(Stored items)
========================

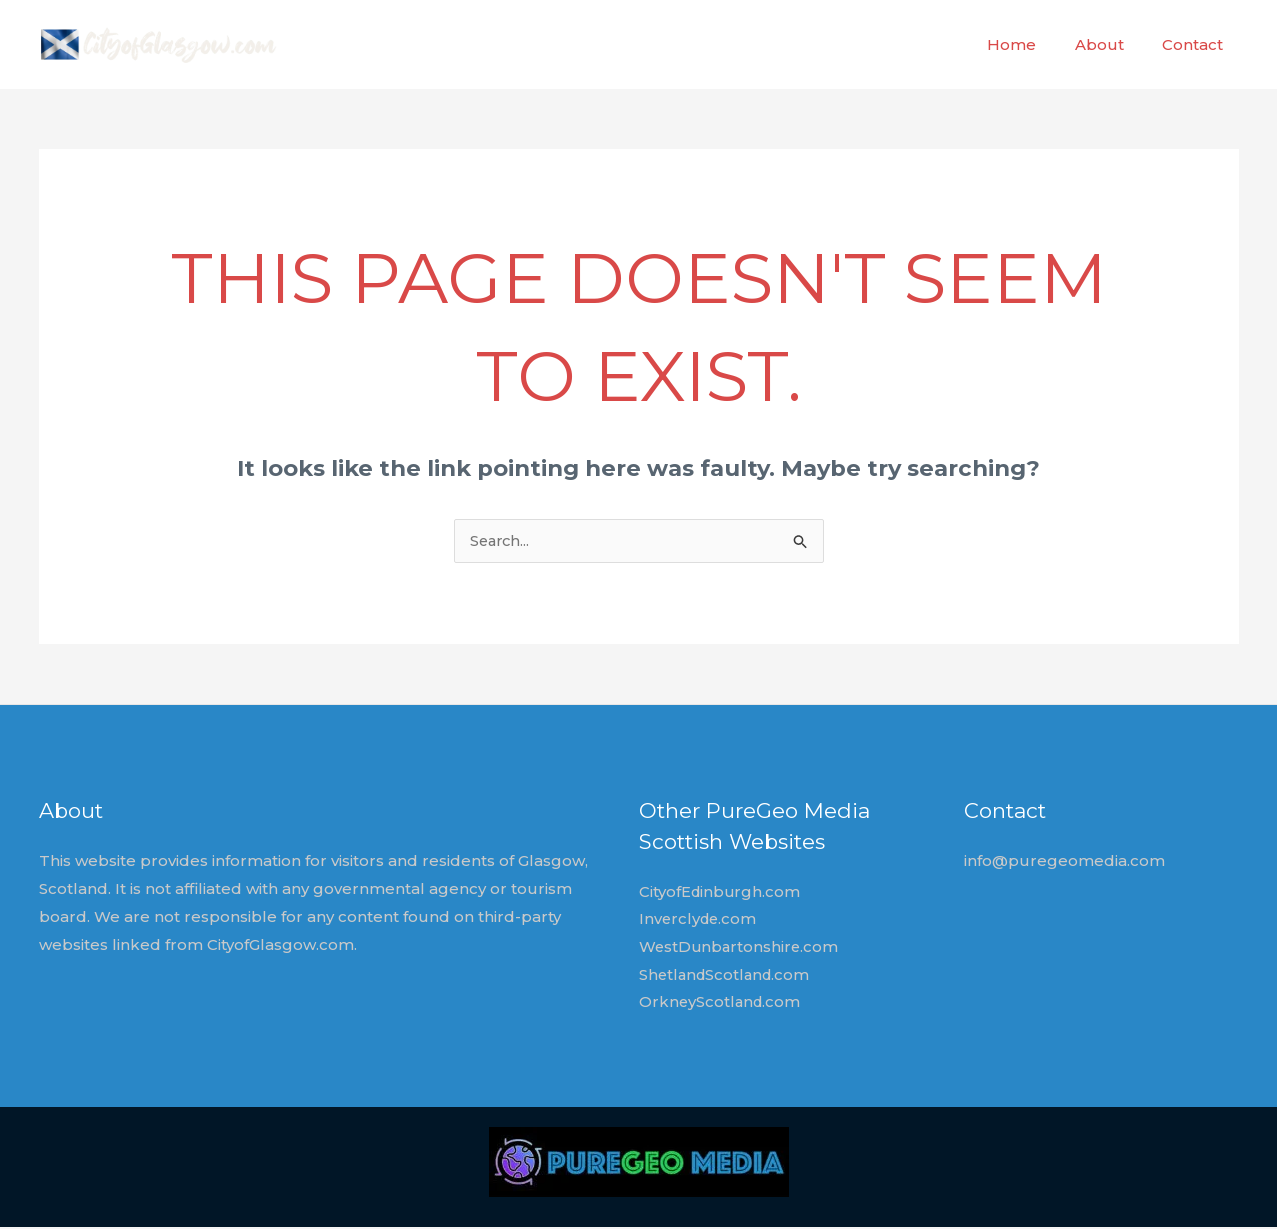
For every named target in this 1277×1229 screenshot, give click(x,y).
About (1111, 44)
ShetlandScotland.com (727, 976)
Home (1032, 44)
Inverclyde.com (699, 920)
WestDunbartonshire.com (740, 948)
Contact (1196, 44)
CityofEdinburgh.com (721, 893)
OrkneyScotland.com (721, 1004)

========================

What you will do:
Every record should be duplicated exactly, though any picture in it must be left out.

Answer area:
For every named target in this 1277×1229 screenshot, give click(x,y).
About (1111, 44)
ShetlandScotland.com (727, 976)
Home (1032, 44)
Inverclyde.com (699, 920)
WestDunbartonshire.com (740, 948)
Contact (1196, 44)
CityofEdinburgh.com (721, 893)
OrkneyScotland.com (721, 1004)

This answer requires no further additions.